Survivor: the FDA 510(k) Program Edition

Ken Skodacek
FDA/CDRH Deputy Ombudsman

Ken Skodacek has been working with medical devices for over 30 years and serves as the Deputy Ombudsman for FDA’s Center for Devices and Radiological Health (CDRH). In this role, Ken provides a confidential, independent, and impartial resource that informally investigates complaints and resolves disputes. He typically prevents and resolves misunderstandings through candid conversations with and facilitated meetings between external stakeholders and FDA staff. The CDRH Ombudsman Program also ensures fair and efficient processing of appeals of CDRH decisions. Outside of his responsibilities at FDA, he serves as the Co-Chair of the American Bar Association’s Ombuds Day Committee and is an active member of the Coalition of Federal Ombudsman and the United States Ombudsman Association.

Prior to his current role, he previously served in the Center’s Clinical Trials Program, where he led the development and implementation of policies and programs intended to improve the quality, efficiency, and consistency of the Investigational Device Exemption (IDE) submission and review process. He represented the CDRH Innovation Team and is a founding member of the Center’s Payor Communications Task Force, which provides opportunities to improve patient access to innovative medical devices important to public health by engaging manufacturers, payors, healthcare technology assessment organizations, and FDA earlier in the medical device development process. He has led a variety of special projects and has worked in various other roles, including pre-market review and compliance enforcement.

He worked for ~20 years in the medical device industry, serving in engineering and leadership roles with a focus on managing teams that served as the clinical and technical interface between the company and healthcare providers. He has extensive experience designing and testing devices, conducting animal studies, conducting IDE and international clinical trials, preparing regulatory submissions, negotiating with FDA, and launching products for marketing and sales in U.S. and international markets.

Ken will join the workshop virtually as speaker and will be participating in the sessions on “managing FDA interactions” (afternoon of day 2)

Lisa Pritchard, BSEEE
Vice President of Regulatory, Quality, Clinical and Engineering

Lisa Pritchard, BSEEE, is VP of Regulatory, Quality, Clinical & Engineering at DuVal & Associates, P.A., a law firm dedicated to counseling companies in the medical device, pharmaceutical, biotech, food, and nutritional supplement industries. She focuses on advising clients on Regulatory, Quality and Compliance topics.

Lisa works extensively assisting clients with worldwide regulatory strategies, marketing submissions and applications (FDA submissions such as pre-submissions, IDEs, Breakthrough Device Designations, 510(k)s, De Novos, PMAs, Emergency Use Authorizations, and advisory panel meeting preparation; European Design Dossiers, Technical Files, and Clinical Evaluation Plans and Reports; Canadian license applications; and Australian listing applications); quality system strategies, SOP development and review, and compliance topics. Lisa brings over 30 years of experience in working with industry.

Prior to joining DuVal & Associates, she executed successful Regulatory, Quality and Compliance strategies at a variety of device companies including American Medical Systems, Medtronic, Uromedica, and EnteroMedics. She brings extensive experience in strategy development, submission preparation, regulatory body negotiations, advertising/promotional materials assessment, inspection/audit preparation and conduct, quality system design, risk assessment, development of design control documentation, usability evaluations, clinical trial design, and adverse event reporting. Lisa earned her Bachelor of Science, Electrical and Electronics Engineering, from North Dakota State University.

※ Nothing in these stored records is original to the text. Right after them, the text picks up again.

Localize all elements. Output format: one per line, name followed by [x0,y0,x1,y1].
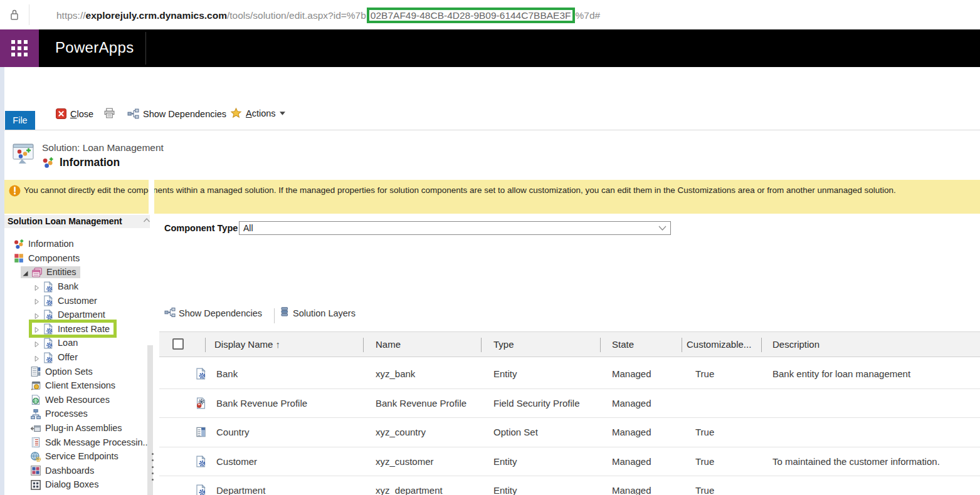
cell-state: Managed [612,456,651,467]
sidebar-item-bank[interactable]: Bank [4,279,144,294]
print-button[interactable] [103,108,115,118]
entity-icon [195,484,207,495]
cell-display-name: Bank Revenue Profile [216,398,307,409]
url-prefix: https:// [56,10,86,21]
column-header-customizable[interactable]: Customizable... [687,339,751,350]
column-header-state[interactable]: State [612,339,634,350]
url-domain: explorejuly.crm.dynamics.com [86,10,227,21]
sidebar-item-dashboards[interactable]: Dashboards [4,464,144,478]
column-header-type[interactable]: Type [493,339,514,350]
actions-label: Actions [246,108,276,118]
url-guid: 02B7AF49-48CB-4D28-9B09-6144C7BBAE3F [371,10,571,21]
file-menu-button[interactable]: File [5,111,35,130]
show-dependencies-icon [164,307,176,318]
sidebar-item-sdk-message-processin[interactable]: Sdk Message Processin... [4,435,144,449]
cell-name: xyz_department [376,485,443,495]
sidebar-item-option-sets[interactable]: Option Sets [4,364,144,378]
sidebar-item-label: Information [28,239,74,249]
divider [149,180,154,214]
cell-type: Entity [493,485,517,495]
sidebar-item-information[interactable]: Information [4,237,144,251]
sidebar-item-entities[interactable]: Entities [4,265,144,279]
scroll-up-icon[interactable] [142,216,151,225]
solution-layers-button[interactable]: Solution Layers [293,308,356,318]
url-bar: https://explorejuly.crm.dynamics.com/too… [0,0,980,29]
dialog-boxes-icon [30,479,41,490]
divider [4,130,980,130]
component-type-select[interactable]: All [239,221,671,235]
table-row[interactable]: Countryxyz_countryOption SetManagedTrue [159,418,980,447]
entity-icon [195,368,207,380]
expand-icon[interactable] [33,283,40,290]
cell-display-name: Bank [216,368,238,379]
expand-icon[interactable] [33,325,40,332]
sidebar-item-dialog-boxes[interactable]: Dialog Boxes [4,477,144,492]
app-title: PowerApps [55,39,134,56]
splitter-handle[interactable] [151,453,154,481]
processes-icon [30,409,41,419]
url-suffix: %7d# [576,10,601,21]
column-header-description[interactable]: Description [772,339,819,350]
show-dependencies-label: Show Dependencies [143,109,226,119]
table-row[interactable]: Bankxyz_bankEntityManagedTrueBank entity… [159,360,980,389]
waffle-icon [11,40,28,56]
table-row[interactable]: Customerxyz_customerEntityManagedTrueTo … [159,447,980,477]
sidebar-item-label: Offer [58,352,78,362]
table-body: Bankxyz_bankEntityManagedTrueBank entity… [159,360,980,495]
sidebar-item-label: Service Endpoints [45,451,119,461]
entity-icon [43,281,54,292]
sidebar-item-service-endpoints[interactable]: Service Endpoints [4,449,144,464]
table-row[interactable]: Departmentxyz_departmentEntityManagedTru… [159,476,980,495]
cell-customizable: True [695,456,714,467]
close-label: Close [70,109,93,119]
sidebar-item-client-extensions[interactable]: Client Extensions [4,378,144,393]
column-header-display-name[interactable]: Display Name ↑ [214,339,280,350]
cell-type: Option Set [493,427,538,437]
warning-icon [9,185,21,197]
sidebar-item-interest-rate[interactable]: Interest Rate [4,322,144,336]
sidebar-item-web-resources[interactable]: Web Resources [4,393,144,407]
sidebar-item-components[interactable]: Components [4,251,144,266]
table-header: Display Name ↑ Name Type State Customiza… [159,331,980,357]
address-input[interactable]: https://explorejuly.crm.dynamics.com/too… [56,8,600,23]
client-extensions-icon [30,380,41,391]
sidebar-item-label: Interest Rate [58,324,110,334]
sidebar-item-department[interactable]: Department [4,308,144,322]
caret-down-icon [280,112,285,115]
collapse-icon[interactable] [22,269,29,276]
sidebar-item-label: Plug-in Assemblies [45,423,122,433]
cell-display-name: Customer [216,456,257,467]
actions-menu-button[interactable]: Actions [230,108,285,118]
select-all-checkbox[interactable] [172,338,184,350]
show-dependencies-button[interactable]: Show Dependencies [179,308,262,318]
cell-display-name: Department [216,485,265,495]
cell-state: Managed [612,398,651,409]
close-button[interactable]: Close [56,108,93,119]
sidebar-item-label: Bank [58,281,78,291]
column-header-name[interactable]: Name [376,339,401,350]
cell-name: xyz_country [376,427,426,437]
component-type-label: Component Type [164,223,238,233]
sidebar-item-offer[interactable]: Offer [4,350,144,365]
table-row[interactable]: Bank Revenue ProfileBank Revenue Profile… [159,389,980,419]
cell-name: xyz_bank [376,368,415,379]
expand-icon[interactable] [33,311,40,318]
sidebar-item-customer[interactable]: Customer [4,293,144,308]
app-launcher-button[interactable] [0,29,39,67]
sidebar-item-plug-in-assemblies[interactable]: Plug-in Assemblies [4,421,144,435]
solution-layers-icon [280,306,289,317]
url-path: /tools/solution/edit.aspx?id=%7b [227,10,366,21]
service-endpoints-icon [30,451,41,462]
entity-icon [195,456,207,467]
cell-name: Bank Revenue Profile [376,398,466,409]
browser-window: https://explorejuly.crm.dynamics.com/too… [0,0,980,495]
show-dependencies-button[interactable]: Show Dependencies [127,108,226,119]
sidebar-title: Solution Loan Management [4,215,150,228]
expand-icon[interactable] [33,297,40,304]
cell-customizable: True [695,368,714,379]
sidebar-item-loan[interactable]: Loan [4,336,144,350]
expand-icon[interactable] [33,340,40,346]
expand-icon[interactable] [33,354,40,361]
close-icon [56,108,66,119]
sidebar-item-processes[interactable]: Processes [4,407,144,421]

Bryan Feldhaus, J.D., LL.M.
Vice President of Legal-Regulatory and Compliance

Bryan assists clients in strategic thought to draft persuasive 510(k) and De Novo submissions to succeed at the FDA. He conducts or assists clients in conducting FDA Pre-Submission meetings as well as informal (10-Day Meetings, 21-Day SIRs, LB Flags) and formal appeals (under 21 CFR 10.75 or 517A of the statute) involving IDEs, Breakthrough Designations, 510(k)s, De Novos, PMAs, HDEs and other matters, advocating for the client’s position.

He also specializes in advising medical device, pharmaceutical and nutritional supplement companies on FDA law, regulations and guidance. His practice includes providing legal/regulatory advice in designing and implementing sophisticated marketing programs (considering FDA’s advertising and promotional regulations, the Anti-kickback Statute, False Claims Act and the Physician Payments Sunshine Act), conducting sales training, and interfacing extensively on behalf of companies with the FDA on promotional, inspectional and other enforcement matters.

He counsels companies on compliance matters, conducts compliance assessments, collaborates with clients to develop compliance programs, and provides compliance training to ensure clients understand and achieve their compliance goals in the context of their business objectives.

Finally, Bryan advises medtech companies regarding their HIPAA and GDPR obligations as it relates to their relationship to patient data.